Photo: David Moskowitz

After years of delay, caribou need your help

After more than four years of delay, ​​we’re calling on Canada and British Columbia to protect southern mountain caribou habitat in B.C. and save our last deep-snow herds. Use our pre-written letter to add your voice to the movement. Logging has no place in the wild and globally significant forests that these iconic animals rely upon to survive.

B.C. has one year left to deliver on the promises it made under the Section 11 agreement it signed with Canada to support southern mountain caribou recovery, including to increase protection of their habitat. Now is the time to push our governments to action, before it’s too late.

Logging, and the road building that comes with it, is one of the single biggest threats to the future of B.C’s southern mountain caribou, particularly its deep-snow herds. It is rapidly destroying and fragmenting their last remaining refuges — the core habitat in which they forage, breed and migrate year-after-year.

In the four years since the Section 11 agreement was signed, two more of B.C.’s deep-snow caribou herds have been lost. Yet the province continues to allow industrial logging in the core habitat of the 10 deep-snow herds that remain, all of which are at risk of local extinction. For some, like the Columbia North herd, north of Revelstoke, as little as one third of their core habitat is protected.

B.C. has the power to issue an interim moratorium on logging and road building in all core southern mountain caribou habitat. This would buy time for critical habitat mapping to be completed and publicly released, and permanent protections to be put in place for 100% of the Southern Group’s (see fast facts below) core habitat. For that to happen, politicians need to be aware of the will of the people, both in B.C. and across the country. Will you join us in calling for change?


A clear-cut in an old-growth valley in the core habitat of the endangered Columbia North deep-snow caribou herd. The area, about 110 km north of Revelstoke, B.C., was logged in early 2021.


Fast facts to consider

  • In 2005, B.C. had 18 deep-snow caribou herds. Today, 10 remain, all of which are at risk of local extinction.

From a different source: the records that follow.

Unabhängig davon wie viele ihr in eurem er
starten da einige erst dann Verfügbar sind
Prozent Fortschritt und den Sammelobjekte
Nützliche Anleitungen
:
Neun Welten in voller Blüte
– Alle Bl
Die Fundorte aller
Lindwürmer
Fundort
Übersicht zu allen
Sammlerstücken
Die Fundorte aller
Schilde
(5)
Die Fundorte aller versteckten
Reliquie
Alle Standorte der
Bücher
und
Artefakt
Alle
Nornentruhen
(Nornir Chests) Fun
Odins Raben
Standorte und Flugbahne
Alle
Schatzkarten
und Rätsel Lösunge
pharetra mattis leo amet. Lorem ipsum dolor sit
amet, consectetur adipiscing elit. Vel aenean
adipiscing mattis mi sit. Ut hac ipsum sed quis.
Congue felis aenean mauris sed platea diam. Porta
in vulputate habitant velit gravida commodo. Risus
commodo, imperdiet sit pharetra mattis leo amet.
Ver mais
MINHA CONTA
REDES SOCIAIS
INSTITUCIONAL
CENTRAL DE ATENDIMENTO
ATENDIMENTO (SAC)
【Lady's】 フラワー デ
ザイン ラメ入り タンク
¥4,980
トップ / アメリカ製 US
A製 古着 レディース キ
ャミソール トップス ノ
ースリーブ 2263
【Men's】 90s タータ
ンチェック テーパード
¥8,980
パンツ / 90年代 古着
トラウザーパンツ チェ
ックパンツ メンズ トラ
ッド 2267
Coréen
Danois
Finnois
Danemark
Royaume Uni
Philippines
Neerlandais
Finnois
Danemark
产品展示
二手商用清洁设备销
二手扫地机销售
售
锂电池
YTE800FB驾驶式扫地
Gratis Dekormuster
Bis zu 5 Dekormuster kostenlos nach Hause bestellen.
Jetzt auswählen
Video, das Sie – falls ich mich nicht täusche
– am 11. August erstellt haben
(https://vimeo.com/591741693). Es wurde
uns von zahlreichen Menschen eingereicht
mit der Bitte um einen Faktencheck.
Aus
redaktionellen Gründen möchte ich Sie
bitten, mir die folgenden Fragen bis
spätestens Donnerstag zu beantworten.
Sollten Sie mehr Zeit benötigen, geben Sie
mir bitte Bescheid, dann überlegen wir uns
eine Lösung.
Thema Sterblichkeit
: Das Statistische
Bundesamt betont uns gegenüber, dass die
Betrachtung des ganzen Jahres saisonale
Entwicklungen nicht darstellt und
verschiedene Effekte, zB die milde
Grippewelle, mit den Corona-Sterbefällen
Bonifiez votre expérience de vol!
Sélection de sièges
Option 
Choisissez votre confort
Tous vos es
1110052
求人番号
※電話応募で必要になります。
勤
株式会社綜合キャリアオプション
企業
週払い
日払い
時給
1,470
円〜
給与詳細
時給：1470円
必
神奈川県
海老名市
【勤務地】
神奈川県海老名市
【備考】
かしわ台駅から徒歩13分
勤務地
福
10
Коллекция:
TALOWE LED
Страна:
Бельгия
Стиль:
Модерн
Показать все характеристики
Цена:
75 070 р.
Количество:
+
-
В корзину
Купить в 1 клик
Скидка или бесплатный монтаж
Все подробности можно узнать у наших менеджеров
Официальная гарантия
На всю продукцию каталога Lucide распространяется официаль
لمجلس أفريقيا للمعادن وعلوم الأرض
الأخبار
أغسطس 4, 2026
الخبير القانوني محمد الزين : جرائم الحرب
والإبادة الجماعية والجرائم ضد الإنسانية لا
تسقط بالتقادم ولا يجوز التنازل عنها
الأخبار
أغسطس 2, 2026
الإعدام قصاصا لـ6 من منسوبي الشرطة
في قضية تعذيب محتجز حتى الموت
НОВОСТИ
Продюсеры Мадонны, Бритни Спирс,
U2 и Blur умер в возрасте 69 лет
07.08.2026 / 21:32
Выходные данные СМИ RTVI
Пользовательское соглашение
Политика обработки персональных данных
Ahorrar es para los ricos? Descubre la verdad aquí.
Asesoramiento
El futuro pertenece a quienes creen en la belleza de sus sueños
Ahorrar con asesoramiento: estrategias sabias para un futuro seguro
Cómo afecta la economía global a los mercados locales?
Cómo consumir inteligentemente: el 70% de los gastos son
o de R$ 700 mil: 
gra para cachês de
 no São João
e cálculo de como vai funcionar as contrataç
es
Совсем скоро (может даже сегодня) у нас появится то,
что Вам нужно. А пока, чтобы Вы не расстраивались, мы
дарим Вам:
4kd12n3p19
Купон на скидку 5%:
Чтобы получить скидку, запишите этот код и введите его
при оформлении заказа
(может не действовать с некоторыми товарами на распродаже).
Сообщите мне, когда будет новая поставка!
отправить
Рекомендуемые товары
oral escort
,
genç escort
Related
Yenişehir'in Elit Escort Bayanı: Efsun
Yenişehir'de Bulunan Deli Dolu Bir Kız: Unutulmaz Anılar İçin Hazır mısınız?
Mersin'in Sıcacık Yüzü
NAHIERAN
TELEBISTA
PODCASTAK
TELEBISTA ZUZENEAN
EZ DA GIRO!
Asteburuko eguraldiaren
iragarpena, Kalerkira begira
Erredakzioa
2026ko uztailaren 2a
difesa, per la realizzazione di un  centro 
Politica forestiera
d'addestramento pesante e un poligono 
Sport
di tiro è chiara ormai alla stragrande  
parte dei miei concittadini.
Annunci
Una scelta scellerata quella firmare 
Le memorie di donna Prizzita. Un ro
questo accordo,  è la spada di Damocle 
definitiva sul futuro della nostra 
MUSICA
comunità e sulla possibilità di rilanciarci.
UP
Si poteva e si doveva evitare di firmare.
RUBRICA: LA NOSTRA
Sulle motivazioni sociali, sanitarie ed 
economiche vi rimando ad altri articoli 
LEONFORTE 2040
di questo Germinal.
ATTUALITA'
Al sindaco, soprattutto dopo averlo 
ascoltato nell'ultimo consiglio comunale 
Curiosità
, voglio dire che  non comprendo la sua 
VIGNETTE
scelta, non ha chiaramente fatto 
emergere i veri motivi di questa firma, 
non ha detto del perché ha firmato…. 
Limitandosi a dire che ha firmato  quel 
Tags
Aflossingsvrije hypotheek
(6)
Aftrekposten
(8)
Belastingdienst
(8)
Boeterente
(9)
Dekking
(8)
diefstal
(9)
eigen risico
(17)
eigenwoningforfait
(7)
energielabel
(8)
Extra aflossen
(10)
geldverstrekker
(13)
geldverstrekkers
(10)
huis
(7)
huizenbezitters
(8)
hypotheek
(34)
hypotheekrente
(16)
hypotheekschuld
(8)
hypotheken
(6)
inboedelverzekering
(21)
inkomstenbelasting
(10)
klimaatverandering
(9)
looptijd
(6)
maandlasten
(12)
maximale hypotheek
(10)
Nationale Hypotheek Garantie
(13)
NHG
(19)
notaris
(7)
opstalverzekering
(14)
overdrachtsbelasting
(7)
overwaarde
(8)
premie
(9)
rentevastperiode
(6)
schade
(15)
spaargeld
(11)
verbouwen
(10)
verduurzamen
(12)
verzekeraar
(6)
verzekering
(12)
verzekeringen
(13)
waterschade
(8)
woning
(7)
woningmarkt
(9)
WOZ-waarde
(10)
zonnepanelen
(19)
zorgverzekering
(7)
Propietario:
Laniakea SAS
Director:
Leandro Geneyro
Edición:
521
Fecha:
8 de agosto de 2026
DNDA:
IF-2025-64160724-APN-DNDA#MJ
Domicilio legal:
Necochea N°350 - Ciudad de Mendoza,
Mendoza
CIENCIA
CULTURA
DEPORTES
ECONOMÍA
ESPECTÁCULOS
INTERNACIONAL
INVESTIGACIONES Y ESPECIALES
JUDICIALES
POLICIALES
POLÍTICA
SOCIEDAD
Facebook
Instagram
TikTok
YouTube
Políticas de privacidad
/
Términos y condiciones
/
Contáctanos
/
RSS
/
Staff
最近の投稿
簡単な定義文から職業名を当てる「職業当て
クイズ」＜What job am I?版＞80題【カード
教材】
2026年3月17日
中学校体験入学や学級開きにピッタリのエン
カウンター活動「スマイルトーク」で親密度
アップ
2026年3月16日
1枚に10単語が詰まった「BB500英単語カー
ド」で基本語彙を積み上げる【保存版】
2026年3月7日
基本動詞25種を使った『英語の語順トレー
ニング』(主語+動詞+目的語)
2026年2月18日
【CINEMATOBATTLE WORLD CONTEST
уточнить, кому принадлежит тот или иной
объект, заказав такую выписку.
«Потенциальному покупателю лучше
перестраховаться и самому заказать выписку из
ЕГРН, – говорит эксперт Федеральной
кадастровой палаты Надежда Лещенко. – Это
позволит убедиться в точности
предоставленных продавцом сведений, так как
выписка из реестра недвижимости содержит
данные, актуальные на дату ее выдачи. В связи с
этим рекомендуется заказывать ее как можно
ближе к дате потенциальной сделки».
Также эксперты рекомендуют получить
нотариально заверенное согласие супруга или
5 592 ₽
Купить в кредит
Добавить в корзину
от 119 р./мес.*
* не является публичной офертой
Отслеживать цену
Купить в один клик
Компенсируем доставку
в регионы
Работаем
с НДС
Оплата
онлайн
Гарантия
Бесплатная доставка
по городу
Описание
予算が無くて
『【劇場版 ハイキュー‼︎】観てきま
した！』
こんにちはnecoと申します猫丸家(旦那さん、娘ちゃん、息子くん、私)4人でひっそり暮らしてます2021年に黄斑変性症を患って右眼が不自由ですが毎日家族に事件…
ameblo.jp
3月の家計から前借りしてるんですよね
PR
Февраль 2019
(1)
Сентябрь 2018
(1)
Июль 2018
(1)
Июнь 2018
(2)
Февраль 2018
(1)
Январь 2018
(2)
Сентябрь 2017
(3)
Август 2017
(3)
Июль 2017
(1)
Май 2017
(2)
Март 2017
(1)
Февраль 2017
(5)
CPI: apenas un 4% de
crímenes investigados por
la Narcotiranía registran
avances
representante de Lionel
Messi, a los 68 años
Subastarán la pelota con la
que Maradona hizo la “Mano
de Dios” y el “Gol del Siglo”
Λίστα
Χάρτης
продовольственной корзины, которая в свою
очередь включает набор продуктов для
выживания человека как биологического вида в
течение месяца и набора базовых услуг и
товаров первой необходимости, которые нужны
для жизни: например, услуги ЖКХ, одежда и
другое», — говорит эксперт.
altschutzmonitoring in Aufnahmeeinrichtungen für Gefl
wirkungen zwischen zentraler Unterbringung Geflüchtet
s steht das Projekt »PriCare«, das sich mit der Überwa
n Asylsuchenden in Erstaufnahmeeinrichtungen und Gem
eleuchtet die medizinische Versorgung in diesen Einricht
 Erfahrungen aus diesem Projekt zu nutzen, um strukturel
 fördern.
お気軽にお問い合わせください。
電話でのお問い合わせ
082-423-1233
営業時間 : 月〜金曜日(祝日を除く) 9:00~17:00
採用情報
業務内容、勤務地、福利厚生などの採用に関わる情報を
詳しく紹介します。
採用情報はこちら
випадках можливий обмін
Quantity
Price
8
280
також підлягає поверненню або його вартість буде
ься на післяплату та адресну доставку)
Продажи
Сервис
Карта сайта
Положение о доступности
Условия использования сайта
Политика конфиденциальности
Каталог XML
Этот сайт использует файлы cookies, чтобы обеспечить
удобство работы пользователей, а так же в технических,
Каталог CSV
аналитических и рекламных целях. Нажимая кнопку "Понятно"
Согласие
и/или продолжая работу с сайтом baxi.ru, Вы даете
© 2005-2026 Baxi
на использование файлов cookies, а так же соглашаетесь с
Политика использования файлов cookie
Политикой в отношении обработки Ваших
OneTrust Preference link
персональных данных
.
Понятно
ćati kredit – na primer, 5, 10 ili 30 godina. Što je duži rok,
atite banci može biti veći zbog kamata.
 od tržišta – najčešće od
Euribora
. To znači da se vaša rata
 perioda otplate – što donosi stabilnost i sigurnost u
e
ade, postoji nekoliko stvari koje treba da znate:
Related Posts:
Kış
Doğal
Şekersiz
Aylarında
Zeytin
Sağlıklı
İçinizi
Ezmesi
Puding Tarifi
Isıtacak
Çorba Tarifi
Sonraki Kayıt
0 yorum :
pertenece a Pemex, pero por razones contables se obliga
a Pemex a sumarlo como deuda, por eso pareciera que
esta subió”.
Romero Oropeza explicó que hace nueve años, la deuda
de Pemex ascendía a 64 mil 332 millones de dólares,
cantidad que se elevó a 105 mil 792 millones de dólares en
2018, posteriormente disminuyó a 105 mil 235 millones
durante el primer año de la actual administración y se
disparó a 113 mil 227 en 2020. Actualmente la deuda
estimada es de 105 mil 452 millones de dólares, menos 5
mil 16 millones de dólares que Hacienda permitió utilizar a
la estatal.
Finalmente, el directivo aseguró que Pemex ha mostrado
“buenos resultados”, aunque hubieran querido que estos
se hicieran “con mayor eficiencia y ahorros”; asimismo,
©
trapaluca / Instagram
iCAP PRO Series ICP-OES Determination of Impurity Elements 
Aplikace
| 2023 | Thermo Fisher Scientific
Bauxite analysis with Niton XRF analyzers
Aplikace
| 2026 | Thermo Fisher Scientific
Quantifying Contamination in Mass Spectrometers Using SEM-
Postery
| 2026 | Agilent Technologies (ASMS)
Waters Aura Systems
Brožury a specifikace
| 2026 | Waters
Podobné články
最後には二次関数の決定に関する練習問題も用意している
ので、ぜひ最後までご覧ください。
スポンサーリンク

Of the Kootenay and Columbia region herds (known as the southern group), only two remain: the Central Selkirks and Columbia North herds.
  • The federal government’s 2014 southern mountain caribou recovery plan recommends that less than 35% of a herd’s range should be disturbed; in core habitat, it should be as close as possible to zero. In the Columbia North herd’s range, 37% of core habitat is disturbed. In the neighbouring Groundhog herd, more than 45% of core habitat is disturbed.
  • The federal recovery plan also sets recommended protection levels for core caribou habitat. For many of B.C.’s deep-snow herds, current levels are below those recommendations; only 35% of the Columbia North herd’s core habitat is protected, despite the recovery plan recommendation of 100%.
  • The federal government’s southern mountain caribou critical habitat maps have been in draft form since 2014. This has significantly delayed efforts to assess and protect core habitat. In this void, B.C. created its own maps, which were finalized and publicly released in 2021, before being taken down again. In spring of 2023, Wildsight filed an FOI request for the provincial maps. Several months later we were denied access, with the province citing that the publicly produced maps, if released, would harm “intergovernmental relations or negotiations”.